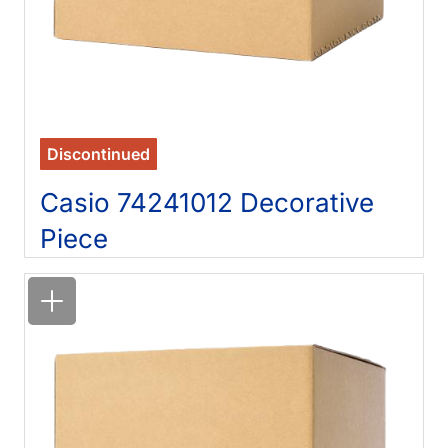
Discontinued
Casio 74241012 Decorative
Piece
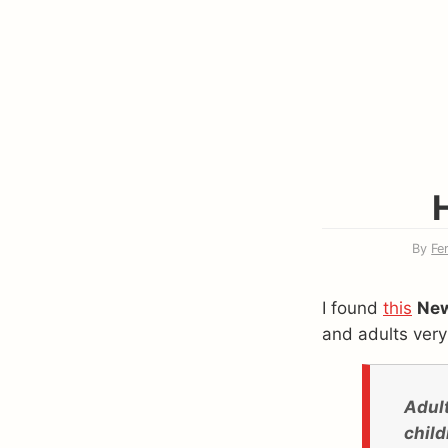
By
Fe
I found
this
New
and adults very
Adult
child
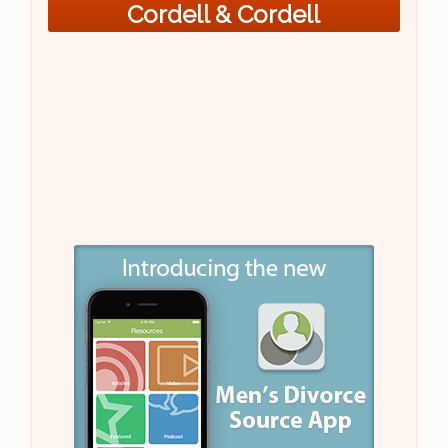
Cordell & Cordell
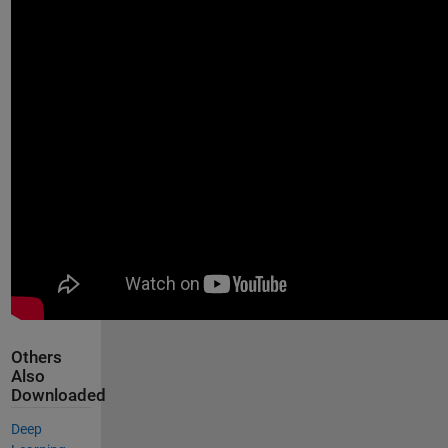
Others
Also
Downloaded
Deep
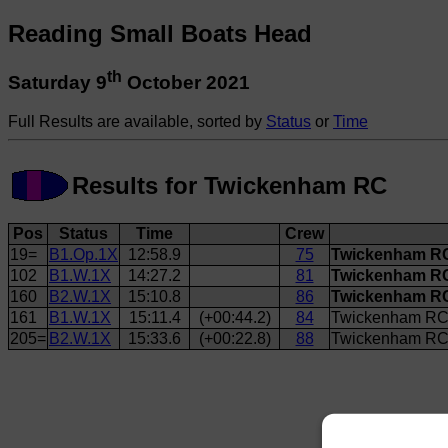
Reading Small Boats Head
th
Saturday 9
October 2021
Full Results are available, sorted by
Status
or
Time
Results for Twickenham RC
Pos
Status
Time
Crew
19=
B1.Op.1X
12:58.9
75
Twickenham RC
102
B1.W.1X
14:27.2
81
Twickenham R
160
B2.W.1X
15:10.8
86
Twickenham RC
161
B1.W.1X
15:11.4
(+00:44.2)
84
Twickenham RC
205=
B2.W.1X
15:33.6
(+00:22.8)
88
Twickenham RC 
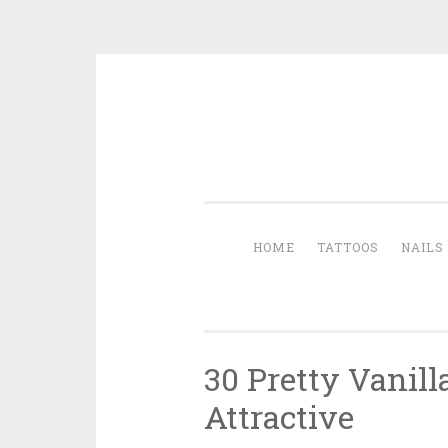
Skip to content
HOME
TATTOOS
NAILS
30 Pretty Vanil
Attractive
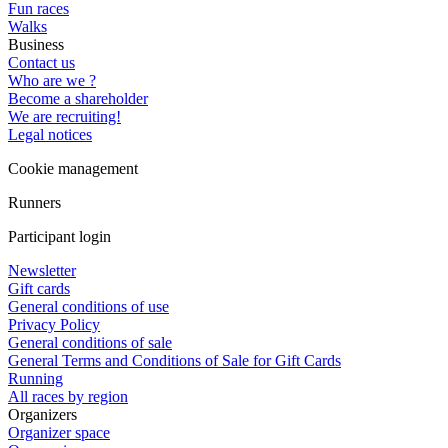
Fun races
Walks
Business
Contact us
Who are we ?
Become a shareholder
We are recruiting!
Legal notices
Cookie management
Runners
Participant login
Newsletter
Gift cards
General conditions of use
Privacy Policy
General conditions of sale
General Terms and Conditions of Sale for Gift Cards
Running
All races by region
Organizers
Organizer space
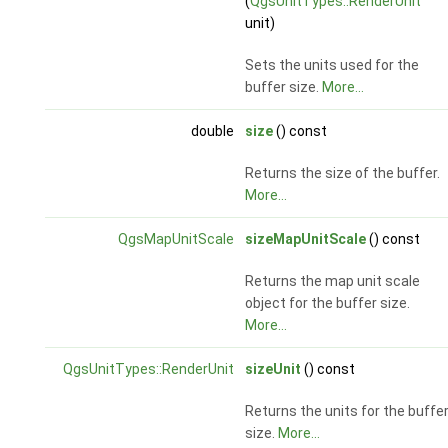
(
QgsUnitTypes::RenderUnit
unit)
Sets the units used for the
buffer size.
More...
double
size
() const
Returns the size of the buffer.
More...
QgsMapUnitScale
sizeMapUnitScale
() const
Returns the map unit scale
object for the buffer size.
More...
QgsUnitTypes::RenderUnit
sizeUnit
() const
Returns the units for the buffe
size.
More...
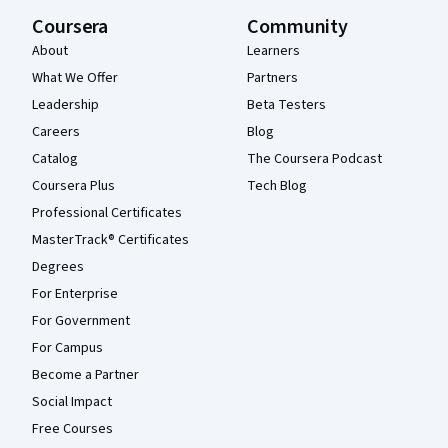
Coursera
Community
About
Learners
What We Offer
Partners
Leadership
Beta Testers
Careers
Blog
Catalog
The Coursera Podcast
Coursera Plus
Tech Blog
Professional Certificates
MasterTrack® Certificates
Degrees
For Enterprise
For Government
For Campus
Become a Partner
Social Impact
Free Courses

* _Exercise description_: The records above are to be repeated exactly, apart from their pictures.

* _Reply to the task_:
Discontinued
Casio 74241012 Decorative
Piece
By
Fe
I found
this
New
and adults very
Adult
child
Cordell & Cordell
Others
Also
Downloaded
Deep
Reading Small Boats Head
th
Saturday 9
October 2021
Full Results are available, sorted by
Status
or
Time
Results for Twickenham RC
Pos
Status
Time
Crew
19=
B1.Op.1X
12:58.9
75
Twickenham RC
102
B1.W.1X
14:27.2
81
Twickenham R
160
B2.W.1X
15:10.8
86
Twickenham RC
161
B1.W.1X
15:11.4
(+00:44.2)
84
Twickenham RC
205=
B2.W.1X
15:33.6
(+00:22.8)
88
Twickenham RC 
Skip to content
HOME
TATTOOS
NAILS
30 Pretty Vanil
Attractive
Fun races
Walks
Business
Contact us
Who are we ?
Become a shareholder
We are recruiting!
Legal notices
Cookie management
Runners
Participant login
Newsletter
Gift cards
General conditions of use
Privacy Policy
General conditions of sale
General Terms and Conditions of Sale for Gift Cards
Running
All races by region
Organizers
Organizer space
(
QgsUnitTypes::RenderUnit
unit)
Sets the units used for the
buffer size.
More...
double
size
() const
Returns the size of the buffer.
More...
QgsMapUnitScale
sizeMapUnitScale
() const
Returns the map unit scale
object for the buffer size.
More...
QgsUnitTypes::RenderUnit
sizeUnit
() const
Returns the units for the buffe
size.
More...
Coursera
Community
About
Learners
What We Offer
Partners
Leadership
Beta Testers
Careers
Blog
Catalog
The Coursera Podcast
Coursera Plus
Tech Blog
Professional Certificates
MasterTrack® Certificates
Degrees
For Enterprise
For Government
For Campus
Become a Partner
Social Impact
Free Courses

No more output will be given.